• [REQUIRED WORK] Copy the records below exactly, omitting any pictures they contain.

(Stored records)

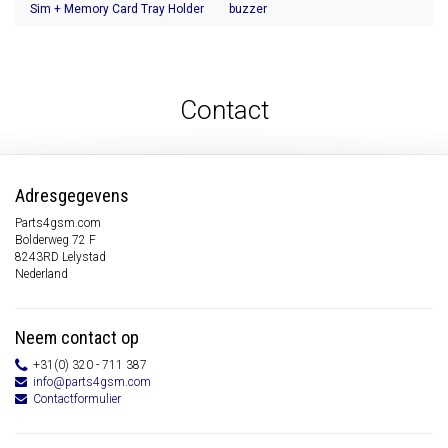
Sim + Memory Card Tray Holder
buzzer
Contact
Adresgegevens
Parts4gsm.com
Bolderweg 72 F
8243RD Lelystad
Nederland
Neem contact op
+31(0) 320 - 711 387
info@parts4gsm.com
Contactformulier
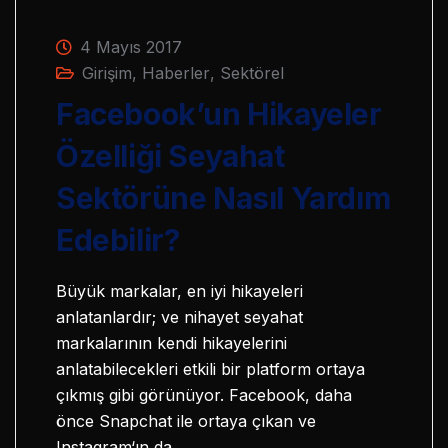
4 Mayıs 2017
Girişim
,
Haberler
,
Sektörel
Facebook’un Hikayeler
Özelliği Seyahat
Sektörüne Nasıl Yardım
Edebilir?
Büyük markalar, en iyi hikayeleri
anlatanlardır; ve nihayet seyahat
markalarının kendi hikayelerini
anlatabilecekleri etkili bir platform ortaya
çıkmış gibi görünüyor. Facebook, daha
önce Snapchat ile ortaya çıkan ve
Instagram‘ın da…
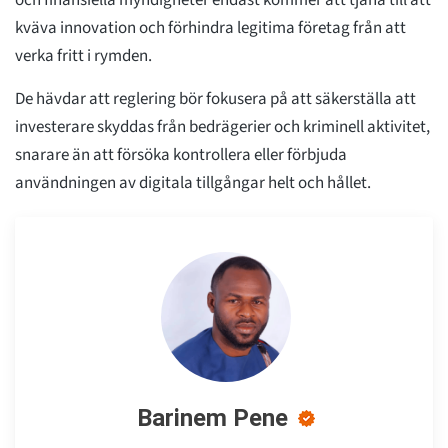
och finansiella myndigheter endast kommer att tjäna till att
kväva innovation och förhindra legitima företag från att
verka fritt i rymden.
De hävdar att reglering bör fokusera på att säkerställa att
investerare skyddas från bedrägerier och kriminell aktivitet,
snarare än att försöka kontrollera eller förbjuda
användningen av digitala tillgångar helt och hållet.
Barinem Pene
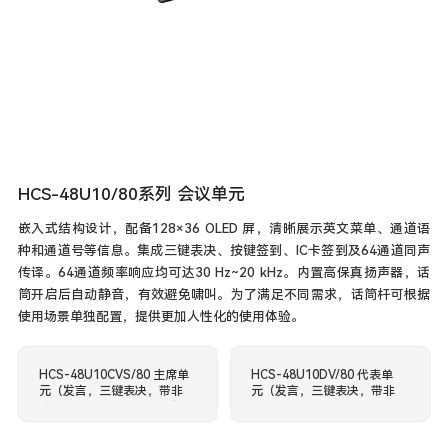
HCS-48U10/80系列 会议单元
嵌入式结构设计，配备128×36 OLED 屏，清晰展示英文菜单、通道语
种和通道号等信息。集成三键表决、按键签到、IC卡签到及64通道同声
传译。64通道频率响应均可达30 Hz~20 kHz。内置高保真扬声器，话
筒开启后自动静音，有效避免啸叫。为了满足不同需求，话筒杆可根据
使用场景单独配置，提供更加人性化的使用体验。
HCS-48U10CVS/80 主席单
HCS-48U10DV/80 代表单
元（发言，三键表决，带非
元（发言，三键表决，带非
接触式 IC卡卡槽，64 通道选
接触式 IC卡卡槽）
择器，OLED屏）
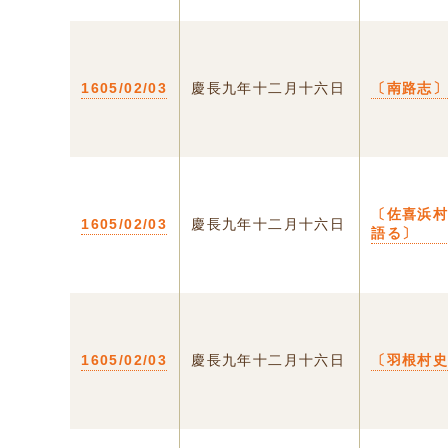
1605/02/03
慶長九年十二月十六日
〔南路志
〔佐喜浜
1605/02/03
慶長九年十二月十六日
語る〕
1605/02/03
慶長九年十二月十六日
〔羽根村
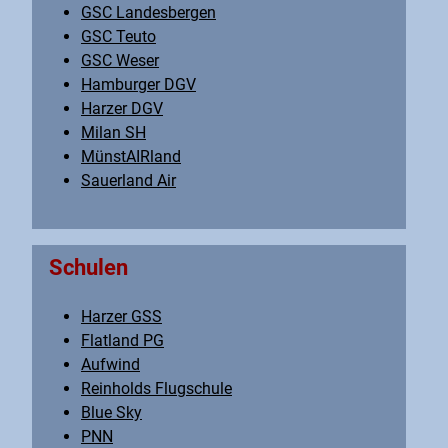
GSC Landesbergen
GSC Teuto
GSC Weser
Hamburger DGV
Harzer DGV
Milan SH
MünstAIRland
Sauerland Air
Schulen
Harzer GSS
Flatland PG
Aufwind
Reinholds Flugschule
Blue Sky
PNN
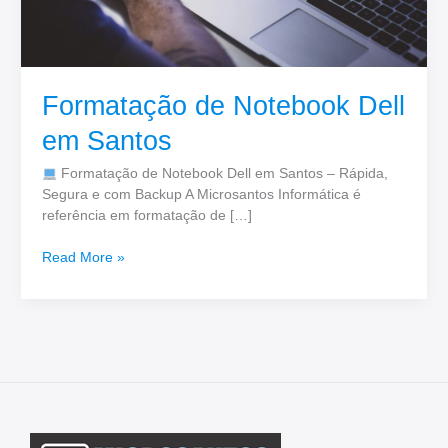
Formatação de Notebook Dell
em Santos
Formatação de Notebook Dell em Santos – Rápida,
Segura e com Backup A Microsantos Informática é
referência em formatação de […]
Read More »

• [RESPONSE]
Sim + Memory Card Tray Holder
buzzer
Contact
Adresgegevens
Parts4gsm.com
Bolderweg 72 F
8243RD Lelystad
Nederland
Neem contact op
+31(0) 320 - 711 387
info@parts4gsm.com
Contactformulier
4 Mayıs 2017
Girişim
,
Haberler
,
Sektörel
Facebook’un Hikayeler
Özelliği Seyahat
Sektörüne Nasıl Yardım
Edebilir?
Büyük markalar, en iyi hikayeleri
anlatanlardır; ve nihayet seyahat
markalarının kendi hikayelerini
anlatabilecekleri etkili bir platform ortaya
çıkmış gibi görünüyor. Facebook, daha
önce Snapchat ile ortaya çıkan ve
Instagram‘ın da…
och finansiella myndigheter endast kommer att tjäna till att
kväva innovation och förhindra legitima företag från att
verka fritt i rymden.
De hävdar att reglering bör fokusera på att säkerställa att
investerare skyddas från bedrägerier och kriminell aktivitet,
snarare än att försöka kontrollera eller förbjuda
användningen av digitala tillgångar helt och hållet.
Barinem Pene
HCS-48U10/80系列 会议单元
嵌入式结构设计，配备128×36 OLED 屏，清晰展示英文菜单、通道语
种和通道号等信息。集成三键表决、按键签到、IC卡签到及64通道同声
传译。64通道频率响应均可达30 Hz~20 kHz。内置高保真扬声器，话
筒开启后自动静音，有效避免啸叫。为了满足不同需求，话筒杆可根据
使用场景单独配置，提供更加人性化的使用体验。
HCS-48U10CVS/80 主席单
HCS-48U10DV/80 代表单
元（发言，三键表决，带非
元（发言，三键表决，带非
接触式 IC卡卡槽，64 通道选
接触式 IC卡卡槽）
择器，OLED屏）
1605/02/03
慶長九年十二月十六日
〔南路志
〔佐喜浜
1605/02/03
慶長九年十二月十六日
語る〕
1605/02/03
慶長九年十二月十六日
〔羽根村
GSC Landesbergen
GSC Teuto
GSC Weser
Hamburger DGV
Harzer DGV
Milan SH
MünstAIRland
Sauerland Air
Schulen
Harzer GSS
Flatland PG
Aufwind
Reinholds Flugschule
Blue Sky
PNN
Formatação de Notebook Dell
em Santos
Formatação de Notebook Dell em Santos – Rápida,
Segura e com Backup A Microsantos Informática é
referência em formatação de […]
Read More »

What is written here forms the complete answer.